**Assigned task:** From the listing below, select every line where the word "elements" appears.

**Supplied information:**
• • • • •
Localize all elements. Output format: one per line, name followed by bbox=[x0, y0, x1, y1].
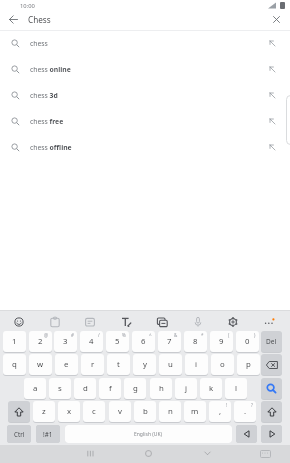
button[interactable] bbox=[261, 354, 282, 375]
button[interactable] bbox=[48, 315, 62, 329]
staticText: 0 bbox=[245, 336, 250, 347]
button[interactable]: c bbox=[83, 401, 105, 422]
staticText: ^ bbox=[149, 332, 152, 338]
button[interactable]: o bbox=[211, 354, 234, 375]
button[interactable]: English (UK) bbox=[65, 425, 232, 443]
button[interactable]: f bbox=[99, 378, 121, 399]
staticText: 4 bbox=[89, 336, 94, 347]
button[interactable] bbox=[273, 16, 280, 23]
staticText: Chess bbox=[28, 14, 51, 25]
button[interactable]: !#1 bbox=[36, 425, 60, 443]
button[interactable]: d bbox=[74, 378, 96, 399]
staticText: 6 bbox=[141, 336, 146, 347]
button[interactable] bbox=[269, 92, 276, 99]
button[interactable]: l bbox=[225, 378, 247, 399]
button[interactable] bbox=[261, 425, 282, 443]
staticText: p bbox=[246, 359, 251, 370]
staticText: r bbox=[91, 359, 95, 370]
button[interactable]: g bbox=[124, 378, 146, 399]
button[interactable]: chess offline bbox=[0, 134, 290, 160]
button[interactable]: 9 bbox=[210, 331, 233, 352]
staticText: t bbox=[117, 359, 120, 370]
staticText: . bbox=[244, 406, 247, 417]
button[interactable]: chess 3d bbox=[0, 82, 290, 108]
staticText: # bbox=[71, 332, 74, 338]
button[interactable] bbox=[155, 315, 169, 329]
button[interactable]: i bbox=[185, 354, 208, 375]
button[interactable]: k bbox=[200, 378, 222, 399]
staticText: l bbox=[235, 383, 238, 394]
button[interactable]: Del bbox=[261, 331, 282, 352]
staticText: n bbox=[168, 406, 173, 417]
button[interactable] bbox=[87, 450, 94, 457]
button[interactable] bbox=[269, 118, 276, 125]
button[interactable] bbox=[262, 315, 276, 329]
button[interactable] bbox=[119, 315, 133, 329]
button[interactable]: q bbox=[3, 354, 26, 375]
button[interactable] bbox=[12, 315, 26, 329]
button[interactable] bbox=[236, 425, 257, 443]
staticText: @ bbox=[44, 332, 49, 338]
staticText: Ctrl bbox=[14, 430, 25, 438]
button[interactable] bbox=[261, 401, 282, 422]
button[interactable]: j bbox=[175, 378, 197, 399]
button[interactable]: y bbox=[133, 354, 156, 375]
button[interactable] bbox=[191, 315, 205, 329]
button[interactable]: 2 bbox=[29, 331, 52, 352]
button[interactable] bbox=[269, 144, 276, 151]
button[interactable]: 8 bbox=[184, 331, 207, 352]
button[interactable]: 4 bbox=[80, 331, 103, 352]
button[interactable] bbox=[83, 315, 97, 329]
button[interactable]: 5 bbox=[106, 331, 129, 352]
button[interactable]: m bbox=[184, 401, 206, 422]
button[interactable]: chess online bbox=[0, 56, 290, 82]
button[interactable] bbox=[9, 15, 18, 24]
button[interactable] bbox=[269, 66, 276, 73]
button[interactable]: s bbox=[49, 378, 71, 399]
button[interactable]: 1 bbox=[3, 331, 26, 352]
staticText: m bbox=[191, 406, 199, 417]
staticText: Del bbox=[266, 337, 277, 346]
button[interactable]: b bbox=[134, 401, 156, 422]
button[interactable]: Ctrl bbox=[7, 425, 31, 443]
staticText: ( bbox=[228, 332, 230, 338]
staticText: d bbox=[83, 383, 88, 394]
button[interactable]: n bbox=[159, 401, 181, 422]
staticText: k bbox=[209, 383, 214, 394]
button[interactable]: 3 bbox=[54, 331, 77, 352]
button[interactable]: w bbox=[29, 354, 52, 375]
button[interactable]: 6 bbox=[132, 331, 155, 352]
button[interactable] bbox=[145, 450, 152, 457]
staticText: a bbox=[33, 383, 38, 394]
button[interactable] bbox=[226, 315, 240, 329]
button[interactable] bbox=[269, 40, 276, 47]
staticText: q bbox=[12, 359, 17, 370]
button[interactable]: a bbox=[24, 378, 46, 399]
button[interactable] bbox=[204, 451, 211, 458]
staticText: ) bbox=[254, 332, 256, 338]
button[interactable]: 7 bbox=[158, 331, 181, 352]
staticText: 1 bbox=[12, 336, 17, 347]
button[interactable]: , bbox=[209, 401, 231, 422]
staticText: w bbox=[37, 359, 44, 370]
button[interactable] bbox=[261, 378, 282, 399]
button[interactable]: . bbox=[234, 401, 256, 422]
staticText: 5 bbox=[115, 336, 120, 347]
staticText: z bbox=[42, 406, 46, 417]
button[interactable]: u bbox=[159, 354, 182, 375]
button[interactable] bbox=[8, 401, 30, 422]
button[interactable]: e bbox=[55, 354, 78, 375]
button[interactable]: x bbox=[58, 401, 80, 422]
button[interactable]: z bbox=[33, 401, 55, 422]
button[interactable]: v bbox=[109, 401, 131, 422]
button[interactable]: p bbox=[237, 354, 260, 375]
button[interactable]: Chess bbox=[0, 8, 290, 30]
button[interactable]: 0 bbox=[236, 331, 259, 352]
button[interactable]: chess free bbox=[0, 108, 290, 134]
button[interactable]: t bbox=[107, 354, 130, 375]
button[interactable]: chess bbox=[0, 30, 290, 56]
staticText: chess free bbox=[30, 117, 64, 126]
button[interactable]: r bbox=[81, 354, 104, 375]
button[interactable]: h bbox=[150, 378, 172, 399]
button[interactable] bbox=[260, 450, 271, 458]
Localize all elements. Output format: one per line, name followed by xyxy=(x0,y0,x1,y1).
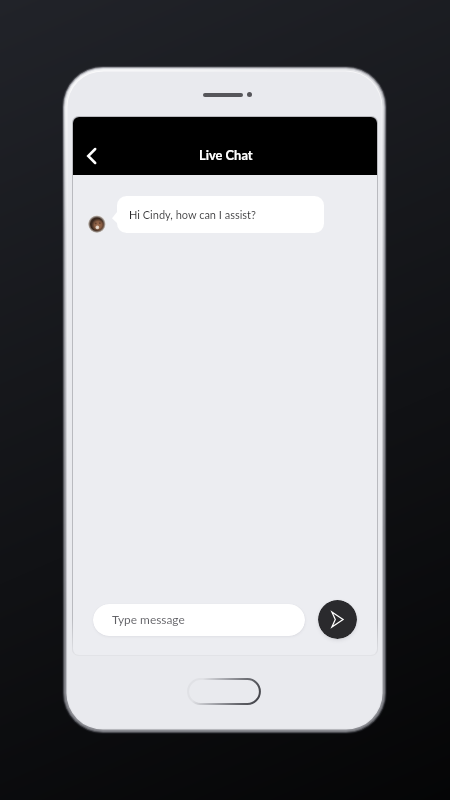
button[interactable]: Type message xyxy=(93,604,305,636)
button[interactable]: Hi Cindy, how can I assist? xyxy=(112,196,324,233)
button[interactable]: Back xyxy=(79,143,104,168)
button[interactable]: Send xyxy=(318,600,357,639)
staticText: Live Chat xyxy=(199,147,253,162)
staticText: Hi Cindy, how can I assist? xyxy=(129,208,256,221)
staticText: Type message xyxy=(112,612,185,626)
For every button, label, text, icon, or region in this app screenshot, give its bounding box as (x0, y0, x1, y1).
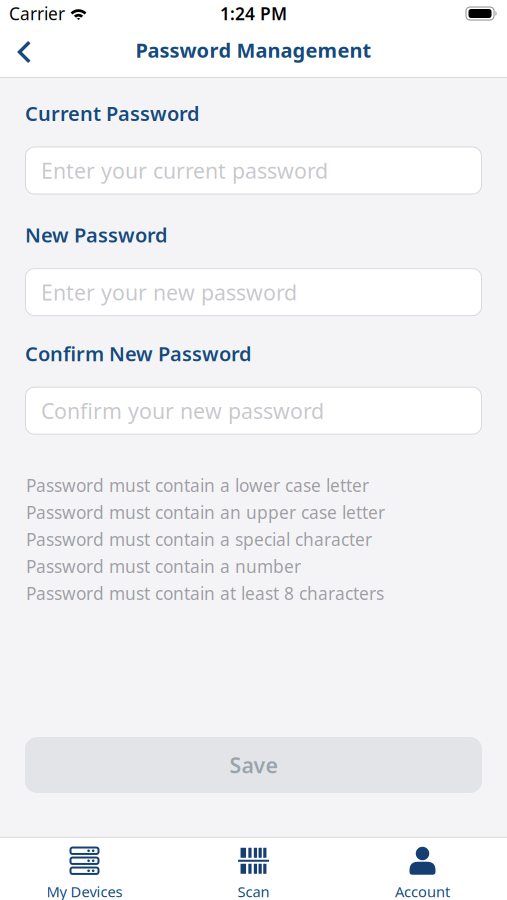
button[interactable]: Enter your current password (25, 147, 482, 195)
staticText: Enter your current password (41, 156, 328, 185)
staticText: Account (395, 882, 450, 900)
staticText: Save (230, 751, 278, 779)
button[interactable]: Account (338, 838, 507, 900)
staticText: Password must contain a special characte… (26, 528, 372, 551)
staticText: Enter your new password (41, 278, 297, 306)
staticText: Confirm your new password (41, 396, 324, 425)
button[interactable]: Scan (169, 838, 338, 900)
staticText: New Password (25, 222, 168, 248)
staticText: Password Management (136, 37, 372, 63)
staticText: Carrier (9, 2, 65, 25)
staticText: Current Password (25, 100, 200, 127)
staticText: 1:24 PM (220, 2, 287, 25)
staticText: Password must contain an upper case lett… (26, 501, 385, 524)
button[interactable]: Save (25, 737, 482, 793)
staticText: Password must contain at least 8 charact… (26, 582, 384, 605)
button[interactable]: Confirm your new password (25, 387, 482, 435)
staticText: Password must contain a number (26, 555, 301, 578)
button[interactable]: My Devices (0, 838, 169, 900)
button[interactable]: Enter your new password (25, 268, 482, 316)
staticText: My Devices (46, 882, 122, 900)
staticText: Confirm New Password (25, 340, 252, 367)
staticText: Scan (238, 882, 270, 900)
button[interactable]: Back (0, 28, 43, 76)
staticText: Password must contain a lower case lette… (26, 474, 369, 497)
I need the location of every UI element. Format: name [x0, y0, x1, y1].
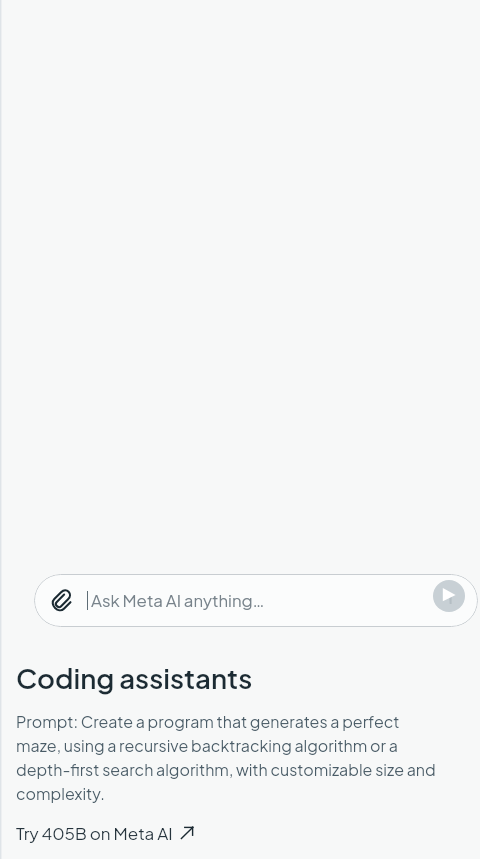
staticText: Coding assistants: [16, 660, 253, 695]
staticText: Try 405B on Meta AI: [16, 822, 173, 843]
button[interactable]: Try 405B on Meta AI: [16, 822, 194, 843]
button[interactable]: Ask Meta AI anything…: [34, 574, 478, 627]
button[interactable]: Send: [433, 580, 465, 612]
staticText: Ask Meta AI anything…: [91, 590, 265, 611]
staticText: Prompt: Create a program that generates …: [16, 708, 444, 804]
• • • • •
**Written solution:**
Localize all elements. Output format: one per line, name followed by bbox=[x0, y0, x1, y1].
Localize all elements. Output format: one per line, name followed by xyxy=(x0,y0,x1,y1).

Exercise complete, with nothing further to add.